Let’s talk about lean decisions.

How can you reduce wasted time in your organisation?

Statistics show that 30% of meetings are a waste of time. And we’re probably all familiar with the following time wasters:-

  • Meetings where no decisions get made
  • Having two, or more, meetings about the same issue and going over the same ground because you forgot what happened exactly in the first meeting
  • Talking for ages about a decision and then realising at the end you haven’t stated exactly what the problem is, so most of what you talked about was irrelevant
  • Trying to make a decision but not having all the information you need on hand
  • Bottlenecks where decisions get stuck in queues waiting for approval

If there are systematic issues in your organisation, there are two approaches to consider.

Decision training

If it’s driven by individuals, then you should consider decision training. Decision making is one of the core 5 leadership skills, and yet hardly anyone ever gets trained on it. Decision training is a core offering of my business X or Y and I have written about it elsewhere so in this post I’ll focus on a second area…

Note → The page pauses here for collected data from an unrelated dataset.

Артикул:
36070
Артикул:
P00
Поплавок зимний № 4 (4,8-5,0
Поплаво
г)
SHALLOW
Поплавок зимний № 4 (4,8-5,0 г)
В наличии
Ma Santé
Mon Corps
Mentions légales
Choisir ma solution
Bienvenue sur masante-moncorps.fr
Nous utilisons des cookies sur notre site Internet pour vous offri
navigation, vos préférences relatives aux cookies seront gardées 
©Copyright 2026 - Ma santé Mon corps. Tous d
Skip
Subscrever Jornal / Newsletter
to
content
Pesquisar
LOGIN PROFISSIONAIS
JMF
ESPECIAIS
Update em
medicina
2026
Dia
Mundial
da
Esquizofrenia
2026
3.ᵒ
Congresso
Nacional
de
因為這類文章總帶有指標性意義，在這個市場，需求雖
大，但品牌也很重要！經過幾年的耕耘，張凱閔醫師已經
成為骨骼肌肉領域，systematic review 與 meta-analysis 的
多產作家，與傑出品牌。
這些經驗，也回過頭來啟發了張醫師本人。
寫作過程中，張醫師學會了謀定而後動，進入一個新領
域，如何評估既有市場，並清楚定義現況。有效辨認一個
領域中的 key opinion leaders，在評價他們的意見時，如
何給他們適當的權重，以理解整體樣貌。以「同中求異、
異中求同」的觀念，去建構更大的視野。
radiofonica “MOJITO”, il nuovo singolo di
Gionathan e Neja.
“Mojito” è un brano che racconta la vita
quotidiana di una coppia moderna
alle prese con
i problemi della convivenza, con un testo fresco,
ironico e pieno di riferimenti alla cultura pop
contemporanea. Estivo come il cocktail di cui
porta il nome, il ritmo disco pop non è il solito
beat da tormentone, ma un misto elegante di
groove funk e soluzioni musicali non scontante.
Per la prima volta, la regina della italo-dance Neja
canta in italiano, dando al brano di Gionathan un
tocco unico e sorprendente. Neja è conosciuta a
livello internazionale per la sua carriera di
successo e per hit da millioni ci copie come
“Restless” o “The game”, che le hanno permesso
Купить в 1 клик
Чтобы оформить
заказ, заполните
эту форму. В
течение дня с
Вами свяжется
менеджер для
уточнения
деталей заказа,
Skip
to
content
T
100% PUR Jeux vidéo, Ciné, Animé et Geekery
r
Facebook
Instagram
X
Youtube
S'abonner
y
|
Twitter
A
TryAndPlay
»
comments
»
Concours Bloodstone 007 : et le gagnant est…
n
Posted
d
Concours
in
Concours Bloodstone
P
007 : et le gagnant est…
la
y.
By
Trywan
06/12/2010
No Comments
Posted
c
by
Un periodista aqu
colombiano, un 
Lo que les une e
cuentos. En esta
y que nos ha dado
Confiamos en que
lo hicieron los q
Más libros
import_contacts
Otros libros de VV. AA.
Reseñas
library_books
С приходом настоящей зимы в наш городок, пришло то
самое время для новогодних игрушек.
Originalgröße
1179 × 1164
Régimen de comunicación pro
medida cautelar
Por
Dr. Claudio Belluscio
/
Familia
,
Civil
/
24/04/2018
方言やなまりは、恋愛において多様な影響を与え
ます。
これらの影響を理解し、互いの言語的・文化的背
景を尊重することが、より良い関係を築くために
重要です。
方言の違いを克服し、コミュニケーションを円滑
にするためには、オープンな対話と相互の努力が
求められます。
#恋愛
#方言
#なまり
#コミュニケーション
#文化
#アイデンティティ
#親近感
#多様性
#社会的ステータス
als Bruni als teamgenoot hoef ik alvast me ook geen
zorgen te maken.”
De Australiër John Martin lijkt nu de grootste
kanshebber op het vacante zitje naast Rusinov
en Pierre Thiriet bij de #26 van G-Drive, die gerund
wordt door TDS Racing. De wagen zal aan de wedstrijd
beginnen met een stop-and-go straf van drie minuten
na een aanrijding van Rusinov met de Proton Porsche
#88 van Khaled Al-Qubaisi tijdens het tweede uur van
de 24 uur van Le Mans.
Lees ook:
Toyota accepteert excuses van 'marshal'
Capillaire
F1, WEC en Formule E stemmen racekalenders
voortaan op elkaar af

Decision process improvement

If decision making is an endemic problem due to the systems and processes in place (or not in place), then it’s important to look at process improvement. Sounds boring, but it’s actually incredibly interesting to look at techniques like lean business, which focus on maximizing value to the end user, and minimizing waste within the process.

The lean approach has its origins in manufacturers, especially in Japan, wanting to minimize errors, minimize waste, and maximize the customer value at the end of the process.

Waste minimization

To tackle waste in the decision making process, consider the following 6 lean approaches.

  1. Have a clear decision-making process, and be clear who’s making the decision. Ideally decisions are made closest to the point of action, by a person familiar with the situation.
  2. Be clear on the time frame to make the decision, and what information you need to make it. Don’t be distracted by interesting but irrelevant material.
  3. Have all the information on hand beforehand – plan and prepare so that the decision making team has already read the information and can spend more time discussing the decision and not the facts
  4. Reduce meeting waste. Run them efficiently, don’t have them unnecessarily, don’t invite the world, have an agenda, write up the notes
  5. Record what happened in a discussion, and refer back to it
  6. Record the decision and monitor whether the decisions are getting better over time

 Value maximization

Paired with waste minimisation, remember to focus on creating value for the end user of the decision – which may be either your customer or the internal people who are going to execute it.

External customers

  1. Are the tangible benefits clear?
  2. Have you delivered what the customer wants?

Internal stakeholders

  1. Did they get a chance to have their say in the decision?
  2. Was communication handled well?
  3. Do they understand the rationale for the decision?
  4. Do they understand how it fits with the organisation’s overall goals?
  5. Is the specific plan clear for them to follow?

Ultimately, each organisation needs to design a lean process that suits its own customers and stakeholders, and strips out all unnecessary waste.

The lean approach is all about continual improvement, sometimes called kaizen in homage to the Japanese who are the leaders in all things lean, so the best organisations are always looking for ways to improve their decision making.

Often an external company like X or Y can help audit the way decisions get made, improve the processes and train the leadership team. The end results include improved customer value, greater efficiency – as well as improved team performance.